Templates
Intro To Templates
Templates allow us to define one function that applies to all types of variables. Templates are an example of "Algorithm Abstraction", which is the expression of algorithms in a general way so we can ignore details and concentrate on the substantive parts of the algorithm.
Syntax:
template<class T>
This tells the compiler that the definition/declaration that follows is a template and that 'T' is a type parameter. In the following definition/declaration,
T
can be replaced by any type, whether the type is a class or not. The compiler produces a separate definition only for the types which use the template, as required.
template<class T>
void swapValues(T& var1, T& var2) {
T temp;
temp = var1;
var1 = var2;
var2 = temp;
}
int int1 = 1, int2 = 2;
swapValues(int1, int2);
char sym1 = 'A', sym2 = 'B';
swapValues(sym1, sym2);
Note that we call the function just like any other function
Multiple Parameters
Templates can also be defined with multiple parameters, however, the following definition/declaration cannot have any unused template parameters. i.e.
template <class T1, class T2>
Class Templates
Class templates can be used to generalize a class. Defining class templates is the same as for function templates. Once the class template is defined, we can declare object of the class. The declaration must specify what type to be filled in for T. e.g.
Pair score; Pair seats;
//Class for a pair of values of type T:
template<class T>
class Pair {
public:
Pair();
Pair(T firstValue, T secondValue);
void setFirst(T newValue);
void setSecond(T newValue);
T getFirst() const;
T getSecond() const;
private:
T first;
T second;
};
Member Functions For Class Templates
Member functions that are a part of a class template is defined in the same way as member functions for ordinary classes.
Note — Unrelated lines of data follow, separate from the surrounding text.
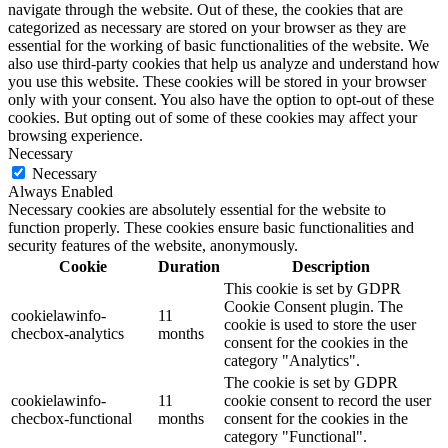
navigate through the website. Out of these, the cookies that are
categorized as necessary are stored on your browser as they are
essential for the working of basic functionalities of the website. We
also use third-party cookies that help us analyze and understand how
you use this website. These cookies will be stored in your browser
only with your consent. You also have the option to opt-out of these
cookies. But opting out of some of these cookies may affect your
browsing experience.
Necessary
Necessary
Always Enabled
Necessary cookies are absolutely essential for the website to
function properly. These cookies ensure basic functionalities and
security features of the website, anonymously.
Cookie
Duration
Description
This cookie is set by GDPR
Cookie Consent plugin. The
cookielawinfo-
11
cookie is used to store the user
checbox-analytics
months
consent for the cookies in the
category "Analytics".
The cookie is set by GDPR
cookielawinfo-
11
cookie consent to record the user
checbox-functional
months
consent for the cookies in the
category "Functional".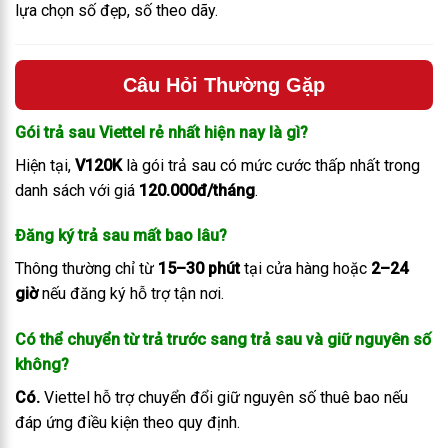
lựa chọn số đẹp, số theo dãy.
Câu Hỏi Thường Gặp
Gói trả sau Viettel rẻ nhất hiện nay là gì?
Hiện tại,
V120K
là gói trả sau có mức cước thấp nhất trong
danh sách với giá
120.000đ/tháng
.
Đăng ký trả sau mất bao lâu?
Thông thường chỉ từ
15–30 phút
tại cửa hàng hoặc
2–24
giờ
nếu đăng ký hỗ trợ tận nơi.
Có thể chuyển từ trả trước sang trả sau và giữ nguyên số
không?
Có.
Viettel hỗ trợ chuyển đổi giữ nguyên số thuê bao nếu
đáp ứng điều kiện theo quy định.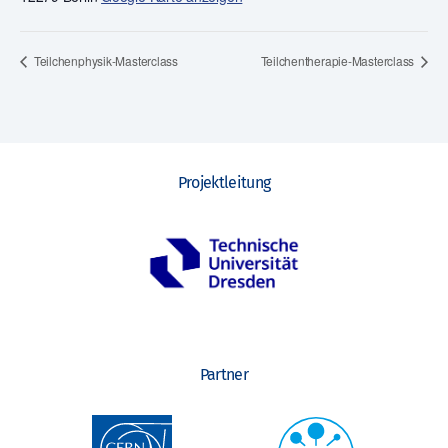
Teilchenphysik-Masterclass
Teilchentherapie-Masterclass
Projektleitung
Partner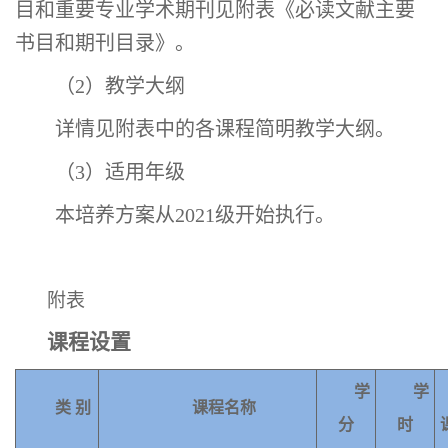
目和重要专业学术期刊见附表《必读文献主要
书目和期刊目录》
。
（
2
）教学大纲
详情见附表中的各课程简明教学大纲。
（
3
）适用年级
本培养方案从
2
021
级开始执行。
附表
课程设置
学
学
类
别
课程名称
分
时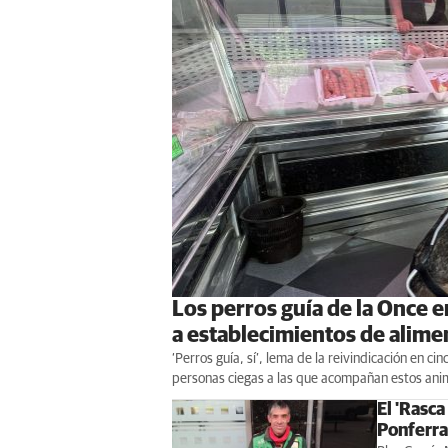
Los perros guía de la Once 
a establecimientos de alime
‘Perros guía, sí’, lema de la reivindicación en c
personas ciegas a las que acompañan estos ani
El 'Rasca
Ponferr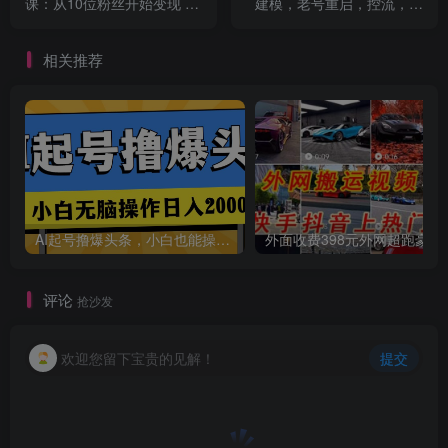
课：从10位粉丝开始变现 月
建模，老号重启，控流，罗
增5000+
盘分析，小店随心推
相关推荐
创项目
AI起号撸爆头条，小白也能操作，日入2000+
外面收费398元外网
评论
抢沙发
欢迎您留下宝贵的见解！
提交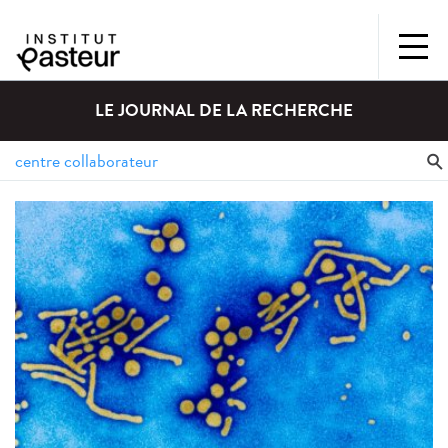
LE JOURNAL DE LA RECHERCHE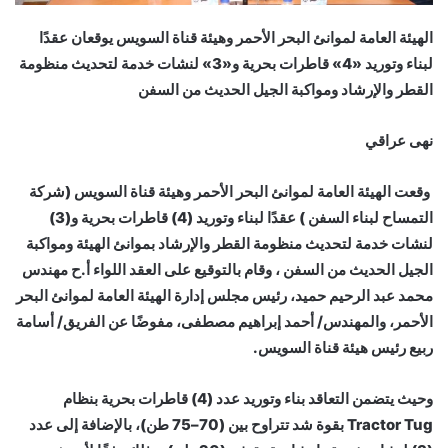
الهيئة العامة لموانئ البحر الأحمر وهيئة قناة السويس يوقعان عقدًا
لبناء وتوريد «4» قاطرات بحرية و«3» لنشات خدمة لتحديث منظومة
القطر والإرشاد ومواكبة الجيل الحديث من السفن
نهى عراقي
وقعت الهيئة العامة لموانئ البحر الأحمر وهيئة قناة السويس (شركة
التمساح لبناء السفن ) عقدًا لبناء وتوريد (4) قاطرات بحرية و(3)
لنشات خدمة لتحديث منظومة القطر والإرشاد بموانئ الهيئة ومواكبة
الجيل الحديث من السفن ، وقام بالتوقيع على العقد اللواء أ.ح مهندس
محمد عبد الرحيم حميد، رئيس مجلس إدارة الهيئة العامة لموانئ البحر
الأحمر، والمهندس/ أحمد إبراهيم مصطفى، مفوضًا عن الفريق/ أسامة
ربيع رئيس هيئة قناة السويس.
وحيث يتضمن التعاقد بناء وتوريد عدد (4) قاطرات بحرية بنظام
Tractor Tug بقوة شد تتراوح بين (70–75 طن)، بالإضافة إلى عدد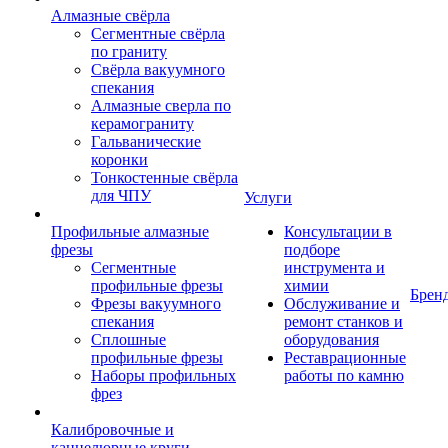
Алмазные свёрла
Сегментные свёрла
по граниту
Свёрла вакуумного
спекания
Алмазные сверла по
керамограниту
Гальванические
коронки
Тонкостенные свёрла
для ЧПУ
Услуги
Профильные алмазные
Консультации в
фрезы
подборе
Сегментные
инструмента и
профильные фрезы
химии
Брен
Фрезы вакуумного
Обслуживание и
спекания
ремонт станков и
Сплошные
оборудования
профильные фрезы
Реставрационные
Наборы профильных
работы по камню
фрез
Калибровочные и
каннелюрные круги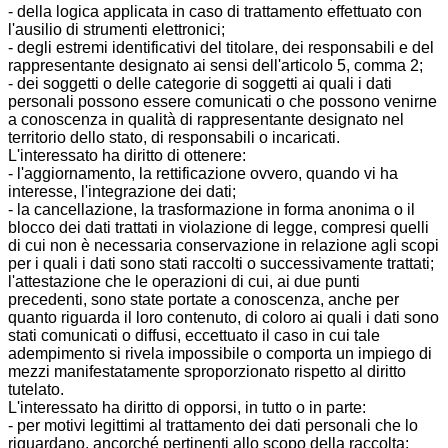
- della logica applicata in caso di trattamento effettuato con
l'ausilio di strumenti elettronici;
- degli estremi identificativi del titolare, dei responsabili e del
rappresentante designato ai sensi dell'articolo 5, comma 2;
- dei soggetti o delle categorie di soggetti ai quali i dati
personali possono essere comunicati o che possono venirne
a conoscenza in qualità di rappresentante designato nel
territorio dello stato, di responsabili o incaricati.
L'interessato ha diritto di ottenere:
- l'aggiornamento, la rettificazione ovvero, quando vi ha
interesse, l'integrazione dei dati;
- la cancellazione, la trasformazione in forma anonima o il
blocco dei dati trattati in violazione di legge, compresi quelli
di cui non è necessaria conservazione in relazione agli scopi
per i quali i dati sono stati raccolti o successivamente trattati;
l'attestazione che le operazioni di cui, ai due punti
precedenti, sono state portate a conoscenza, anche per
quanto riguarda il loro contenuto, di coloro ai quali i dati sono
stati comunicati o diffusi, eccettuato il caso in cui tale
adempimento si rivela impossibile o comporta un impiego di
mezzi manifestatamente sproporzionato rispetto al diritto
tutelato.
L'interessato ha diritto di opporsi, in tutto o in parte:
- per motivi legittimi al trattamento dei dati personali che lo
riguardano, ancorché pertinenti allo scopo della raccolta;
The only difference is that the member functions are also templates. The class name before the scope resolution operator has to have the template parameter. However, the constructor and destructor names (after scope resolution operator) do
not have the template parameter.
template<class T>
Pair<T>::Pair(T firstValue, T secondValue) {
first = firstValue;
second = secondValue;
}
Class Templates As Parameters
Class templates may be used as the type for a function parameter.
int addUp(const Pair<int>& thePair);
They can also be used within a function template.
template<class T>
T addUp(const Pair<T>& thePair);
Type Definitions
We can also define a new class type name that has the same meaning as a specialized class template name, using
typedef
(more on typedefs
here). i.e.
typedef Class_Name<T> New_Type_Name;
typedef Pair<int> PairOfInt;
Friend Functions
When used with template classes, you must include a type parameter where appropriate.
Inheritance
When defining a derived template class, begin with a standard template class and derive the other template class from it.
// Base Class
template<class T>
class Base {
public:
Base();
virtual ~Base();
private:
T *a;
};
template<class T>
Base<T>::Base() {
a = new T[5];
}
template<class T>
Base<T>::~Base() {
delete[] a;
}
// Derived Class
template<class T>
class Derived : public Base<T> {
public:
Derived();
virtual ~Derived();
private:
T *b;
}
template<class T>
Derived<T>::Derived() : Base<T>() {
b = new T[5];
}
template<class T>
Derived<T>::~Derived() {
delete[] b;
}
Maps
Maps are a templated class that are containers of key-value pairs. The key values are used to sort and uniquely identify the elements while the mapped values store the content associated with the key. The elements are sorted by its key using the operator
<
. To use user-defined classes as keys, the class must be:
- Copyable
- Assignable
- Comparable (must implement operator
<
)
#include <map>
using namespace std;
// main
map <string, int> m;
m["abc"] = 1;
m["def"] = 4;
cout << m["abc"] << endl; // 1
cout << m["ghi"] << endl; // if key is not defined, it will call the default constructor of value type and insert it in that key (prints 0)
m.erase("abc");
if(m.count("def")) {} // 0 if not found, 1 if found
for (auto &p : m)
cout << p.first << p.second << endl;
// p.first gets key
// p.second gets value